They were initially deleted within Studio.
The changes were checked in, through P4V.

I guess my question is: Is there a guaranteed-to-work way to kill things dead, no matter how they came to be in a strange state?

Upon further examination, I have determined that the basic problem is that these files continue to exist on the P4 depot. I’m guessing Studio consults with the depot in addition to looking at the local drive? That would sort-of explain it…

We strongly recommend against doing this. FMOD Studio projects contain a number of files that should not be checked into source control, and which will result in errors if you include them in your repository. Information about which files in an FMOD Studio project should be excluded from your repository can be found in our documentation on the topic.

Instead, we recommend performing all source control operations using FMOD Studio’s built-in source control commands. These commands automatically avoid the files that should not be included, while also preventing the tendency of Perforce to mark certain files as read-only from inhibiting FMOD Studio from saving correctly.

Source control problems tend to have highly specific causes and solutions. If you know the exact cause of the problem and exactly what files it affects, you can use that information to identify the specific actions required to fix it. However, if you do not know the cause of the problem, there is no general-purpose “just fix it, whatever the problem is” solution.

I suppose you could delete everything in your local workspace, roll back the repository to the last known good version of your project, and then get a fresh copy of that revision. That’s a rather drastic solution, though, and so should probably be treated as a last resort.

Assuming you’re using our source control integration, FMOD Studio should indeed connect to the server. However, events annd banks should only appear in the relevant FMOD Studio browsers if they are still part of the project, not if they have been deleted.

Are you sure you checked in the deleted events?

Checking changes in through P4V instead of through FMOD Studio’s built-in source control commands can sometimes lead to broken internal references in your project. Have you tried running “File > Validate Project…” to detect such issues?

Thanks Joseph, this is good info. I have indeed been performing the P4 operations from within P4V, rather than in FMOD. (I seem to remember some problem doing it from within Studio, but hopefully I am mis-remembering) I will try doing them from within Studio and see if that settles things down.

And I did, unfortunately, allow the ‘.cache’, ‘.unsaved’, and ‘.user’ folders to be added to our P4 depot. I shall attempt to remove them. If I just delete them from P4, can I assume that Studio will re-make them when it notices they are missing?

Yes, FMOD Studio remakes those folders as it needs them.

The “.cache” folder contains cached data designed to save time when Studio performs certain operations. Studio automatically creates a cache or updates the existing cache whenever it does something that would benefit from having a cache. (This is why, when you build a project several times, the first time takes slightly longer.) Checking your cache files into Perforce prevents Studio from updating (and thus benefiting from) those files.
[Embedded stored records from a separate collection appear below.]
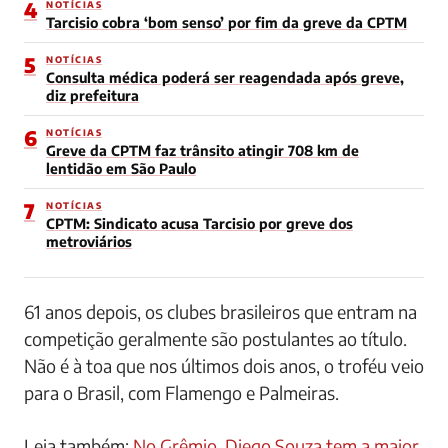
CPTM: greve acaba e sindicato evita multa de R$ 5
mi
3
NOTÍCIAS
Explosão em fábrica da Grande SP gera transtorno a
moradores
4
NOTÍCIAS
Tarcisio cobra ‘bom senso’ por fim da greve da CPTM
5
NOTÍCIAS
Consulta médica poderá ser reagendada após greve,
diz prefeitura
6
NOTÍCIAS
Greve da CPTM faz trânsito atingir 708 km de
lentidão em São Paulo
7
NOTÍCIAS
CPTM: Sindicato acusa Tarcisio por greve dos
metroviários
61 anos depois, os clubes brasileiros que entram na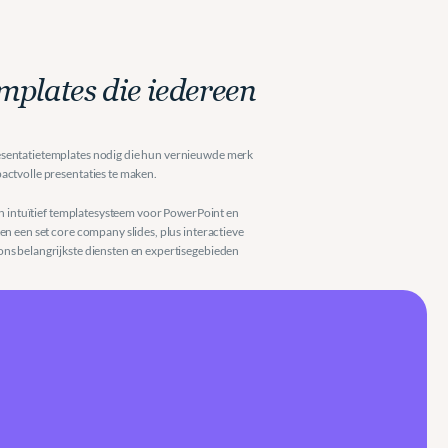
plates die iedereen 
esentatietemplates nodig die hun vernieuwde merk 
actvolle presentaties te maken.
en intuïtief templatesysteem voor PowerPoint en 
n een set core company slides, plus interactieve 
ns belangrijkste diensten en expertisegebieden 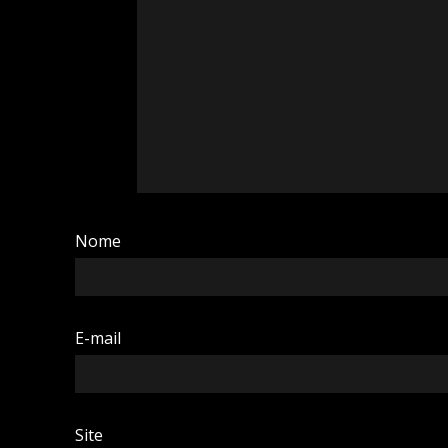
Nome
E-mail
Site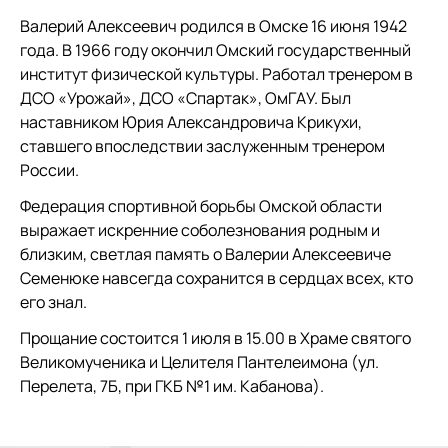
Валерий Алексеевич родился в Омске 16 июня 1942
года. В 1966 году окончил Омский государственный
институт физической культуры. Работал тренером в
ДСО «Урожай», ДСО «Спартак», ОмГАУ. Был
наставником Юрия Александровича Крикухи,
ставшего впоследствии заслуженным тренером
России.
Федерация спортивной борьбы Омской области
выражает искренние соболезнования родным и
близким, светлая память о Валерии Алексеевиче
Семенюке навсегда сохранится в сердцах всех, кто
его знал.
Прощание состоится 1 июля в 15.00 в Храме святого
Великомученика и Целителя Пантелеимона (ул.
Перелета, 7Б, при ГКБ №1 им. Кабанова).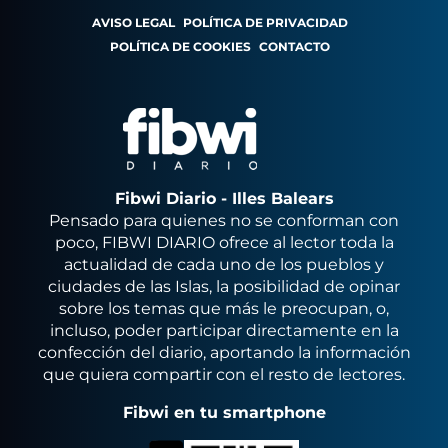
AVISO LEGAL
POLÍTICA DE PRIVACIDAD
POLÍTICA DE COOKIES
CONTACTO
Fibwi Diario - Illes Balears
Pensado para quienes no se conforman con
poco, FIBWI DIARIO ofrece al lector toda la
actualidad de cada uno de los pueblos y
ciudades de las Islas, la posibilidad de opinar
sobre los temas que más le preocupan, o,
incluso, poder participar directamente en la
confección del diario, aportando la información
que quiera compartir con el resto de lectores.
Fibwi en tu smartphone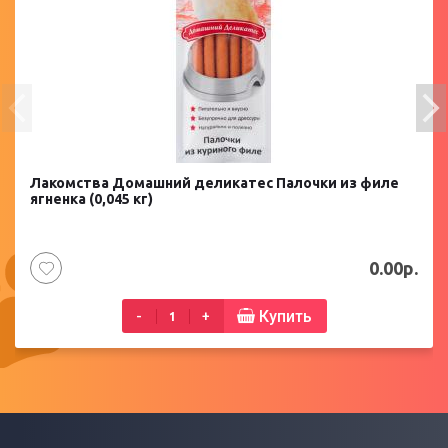
Лакомства Домашний деликатес Палочки из филе
ягненка (0,045 кг)
0.00р.
Купить
-
+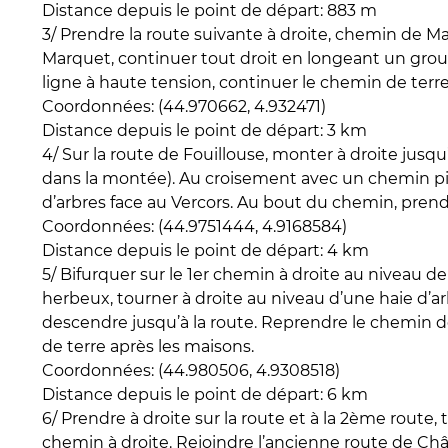
Distance depuis le point de départ: 883 m
3/ Prendre la route suivante à droite, chemin de
Marquet, continuer tout droit en longeant un grou
ligne à haute tension, continuer le chemin de terre 
Coordonnées: (44.970662, 4.932471)
Distance depuis le point de départ: 3 km
4/ Sur la route de Fouillouse, monter à droite jusqu
dans la montée). Au croisement avec un chemin pie
d’arbres face au Vercors. Au bout du chemin, prend
Coordonnées: (44.9751444, 4.9168584)
Distance depuis le point de départ: 4 km
5/ Bifurquer sur le 1er chemin à droite au niveau d
herbeux, tourner à droite au niveau d’une haie d’arb
descendre jusqu’à la route. Reprendre le chemin d
de terre après les maisons.
Coordonnées: (44.980506, 4.9308518)
Distance depuis le point de départ: 6 km
6/ Prendre à droite sur la route et à la 2ème route
chemin à droite. Rejoindre l’ancienne route de Châ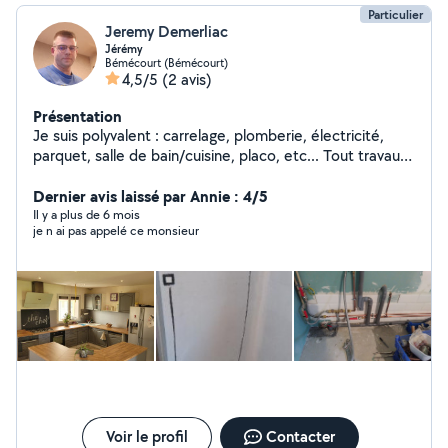
Particulier
Jeremy Demerliac
Jérémy
Bémécourt (Bémécourt)
4,5/5
(2 avis)
Présentation
Je suis polyvalent : carrelage, plomberie, électricité,
parquet, salle de bain/cuisine, placo, etc... Tout travaux
intérieur/extérieur.
Dernier avis laissé par Annie : 4/5
Il y a plus de 6 mois
je n ai pas appelé ce monsieur
Voir le profil
Contacter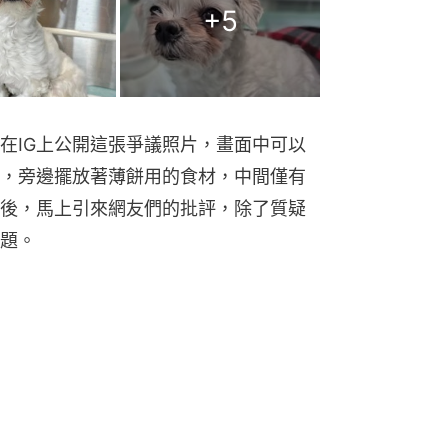
+
5
在IG上公開這張爭議照片，畫面中可以
，旁邊擺放著薄餅用的食材，中間僅有
後，馬上引來網友們的批評，除了質疑
題。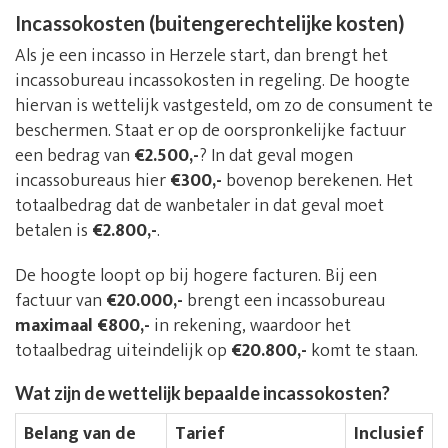
Incassokosten (buitengerechtelijke kosten)
Als je een incasso in Herzele start, dan brengt het
incassobureau incassokosten in regeling. De hoogte
hiervan is wettelijk vastgesteld, om zo de consument te
beschermen. Staat er op de oorspronkelijke factuur
een bedrag van
€2.500,-
? In dat geval mogen
incassobureaus hier
€300,-
bovenop berekenen. Het
totaalbedrag dat de wanbetaler in dat geval moet
betalen is
€2.800,-
.
De hoogte loopt op bij hogere facturen. Bij een
factuur van
€20.000,-
brengt een incassobureau
maximaal €800,-
in rekening, waardoor het
totaalbedrag uiteindelijk op
€20.800,-
komt te staan.
Wat zijn de wettelijk bepaalde incassokosten?
Belang van de
Tarief
Inclusief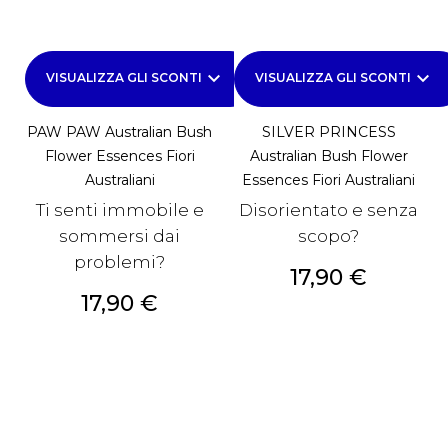
keyboard_arrow_down
keyboard_arrow_down
VISUALIZZA GLI SCONTI
VISUALIZZA GLI SCONTI
PAW PAW Australian Bush
SILVER PRINCESS
Flower Essences Fiori
Australian Bush Flower
Australiani
Essences Fiori Australiani
Ti senti immobile e
Disorientato e senza
sommersi dai
scopo?
problemi?
Prezzo
17,90 €
Prezzo
17,90 €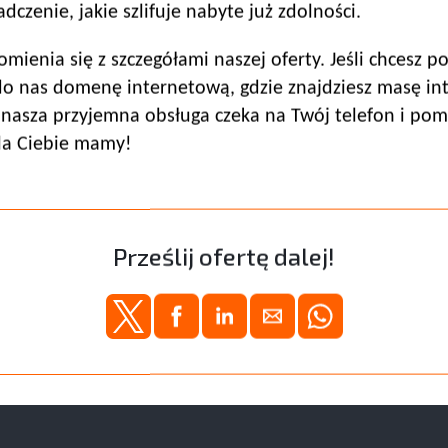
zenie, jakie szlifuje nabyte już zdolności.
mienia się z szczegółami naszej oferty. Jeśli chcesz 
do nas domenę internetową, gdzie znajdziesz masę in
 nasza przyjemna obsługa czeka na Twój telefon i pom
dla Ciebie mamy!
Prześlij ofertę dalej!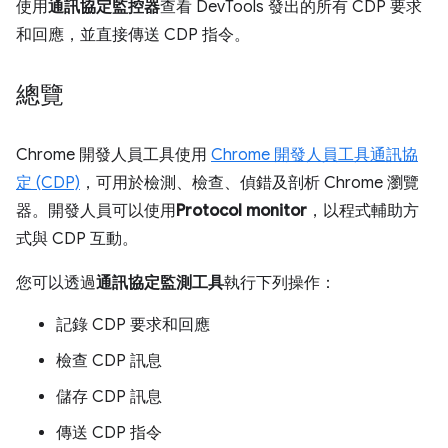
使用
通訊協定監控器
查看 DevTools 發出的所有 CDP 要求
和回應，並直接傳送 CDP 指令。
總覽
Chrome 開發人員工具使用
Chrome 開發人員工具通訊協
定 (CDP)
，可用於檢測、檢查、偵錯及剖析 Chrome 瀏覽
器。開發人員可以使用
Protocol monitor
，以程式輔助方
式與 CDP 互動。
您可以透過
通訊協定監測工具
執行下列操作：
記錄 CDP 要求和回應
檢查 CDP 訊息
儲存 CDP 訊息
傳送 CDP 指令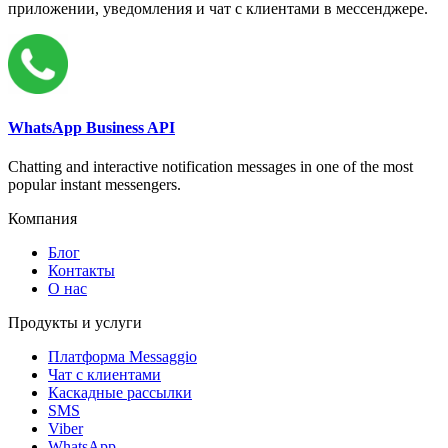
приложении, уведомления и чат с клиентами в мессенджере.
WhatsApp Business API
Chatting and interactive notification messages in one of the most
popular instant messengers.
Компания
Блог
Контакты
О нас
Продукты и услуги
Платформа Messaggio
Чат с клиентами
Каскадные рассылки
SMS
Viber
WhatsApp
The “.unsaved” folder contains changes that have been made in an FMOD Studio session, but not yet saved. It allows you to recover unsaved changes if FMOD Studio ends without exiting properly, such as in the event of a power cut. This folder is automatically created and updated whenever you make a change to your project in FMOD Studio. Normally it’s automatically deleted whenever you close the project, but checking it into perforce prevents that and may result it it being restored from your repository even if deleted locally, so having it checked into Perforce may result in FMOD Studio reporting that there are unsaved changes that can be recovered when it loads your project.

The “.user” folder contains settings that have no effect on your project’s behavior, but which you might want to be different on different machines. Checking it into perforce may result in the user properties of one machine being overwritten by those of another machine. For example, your project’s external asset directory is a user property, so checking your “user” folder into perforce causes the external asset directory all machines that accesses the project to be overwritten with that directory - which isn’t a problem if all those machines use the same external asset directory or don’t use external asset directories, but could result in all assets going missing if they would otherwise expect those assets to be in a different spot.

Upon closer examination, I have discovered that the .cache, ‘.unsaved’, and ‘.user’ folders were in fact NOT in our P4 depot as I had thought.

At any rate, I will try to only do P4 operations through the Studio interface from now on and see how that goes.